Last week I went to the local library to see what language learning materials they had. I like to go periodically to brush up on a language and to see what methods are being used to teach languages via CD's, cassette tapes, CD-ROM's, books, and videos. This time I was surprised to see that the local library subscribed to a web-based service called Mango Languages. (Even if your library doesn't subscribe, you can try out the first lesson in nine languages for free.)
The method used in these lessons is similar to Pimsleur and several other products you'll recognize if you've ever tried to learn a language from a cassette.

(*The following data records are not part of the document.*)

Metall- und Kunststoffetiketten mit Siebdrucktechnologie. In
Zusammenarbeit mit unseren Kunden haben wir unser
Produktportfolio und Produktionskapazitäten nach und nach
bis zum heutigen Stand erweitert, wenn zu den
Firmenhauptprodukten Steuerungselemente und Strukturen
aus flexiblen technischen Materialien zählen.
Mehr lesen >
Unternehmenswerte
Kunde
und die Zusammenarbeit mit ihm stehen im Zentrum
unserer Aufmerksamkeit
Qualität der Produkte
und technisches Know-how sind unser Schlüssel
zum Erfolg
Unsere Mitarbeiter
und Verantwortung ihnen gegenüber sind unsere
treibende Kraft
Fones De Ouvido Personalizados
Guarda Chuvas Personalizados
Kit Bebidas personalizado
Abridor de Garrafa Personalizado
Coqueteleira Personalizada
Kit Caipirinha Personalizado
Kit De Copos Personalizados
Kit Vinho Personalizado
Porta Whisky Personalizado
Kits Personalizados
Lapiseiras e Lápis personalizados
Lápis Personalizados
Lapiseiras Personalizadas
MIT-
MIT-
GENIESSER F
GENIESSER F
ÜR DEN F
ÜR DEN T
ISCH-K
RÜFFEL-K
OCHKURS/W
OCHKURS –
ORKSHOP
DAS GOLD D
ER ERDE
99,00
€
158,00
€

I would call it programmed learning: small bits of vocabulary and patterns are fed to the student, who is quizzed with enough repetition so that the pattern sticks.
I always secretly liked this type of learning: I could learn at my own pace, skip forward if I wanted, and choose not to learn some expressions I knew I'd never use. Plus, for someone who finds it hard to start conversations, having a store of dialogues memorized makes it surprisingly easy to be sociable in a second language. And my impression is that these older cassette programs were more effective than programs like Rosetta Stone, which are strong on graphics and weak on pedagogy (see one librarian's amusing comparison here.)

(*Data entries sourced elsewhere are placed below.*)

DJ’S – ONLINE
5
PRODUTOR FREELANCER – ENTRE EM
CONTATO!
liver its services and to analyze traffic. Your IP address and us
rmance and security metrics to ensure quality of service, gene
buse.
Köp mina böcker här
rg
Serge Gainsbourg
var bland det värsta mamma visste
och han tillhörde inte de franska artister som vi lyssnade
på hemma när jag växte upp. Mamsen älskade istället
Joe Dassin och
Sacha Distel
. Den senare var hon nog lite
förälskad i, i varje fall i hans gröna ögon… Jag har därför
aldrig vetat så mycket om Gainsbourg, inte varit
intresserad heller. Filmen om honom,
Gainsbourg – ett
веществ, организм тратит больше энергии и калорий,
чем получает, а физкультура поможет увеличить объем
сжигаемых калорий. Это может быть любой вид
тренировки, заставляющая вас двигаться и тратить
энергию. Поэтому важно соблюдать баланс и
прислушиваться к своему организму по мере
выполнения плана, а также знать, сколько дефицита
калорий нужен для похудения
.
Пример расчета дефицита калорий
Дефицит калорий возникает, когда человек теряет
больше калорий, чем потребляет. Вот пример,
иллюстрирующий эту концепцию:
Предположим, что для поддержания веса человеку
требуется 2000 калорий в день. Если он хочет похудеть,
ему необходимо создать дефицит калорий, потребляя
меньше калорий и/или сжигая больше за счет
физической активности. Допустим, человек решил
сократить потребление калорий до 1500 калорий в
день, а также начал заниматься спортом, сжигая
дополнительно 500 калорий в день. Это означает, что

Another aspect of Mango Languages that interests me is that it's essentially a slide-show broadcast on the web using Flash. Millions of people already know how to make multimedia PowerPoint slide-shows like this, and there are free programs like authorPOINT Lite that can convert those to Flash. So in principle, there's nothing stopping those working on endangered languages from making similar products in their spare time.
I have a confession, though: I've never used PowerPoint! This week I'll try to remedy that, and I'll post whatever I come up with!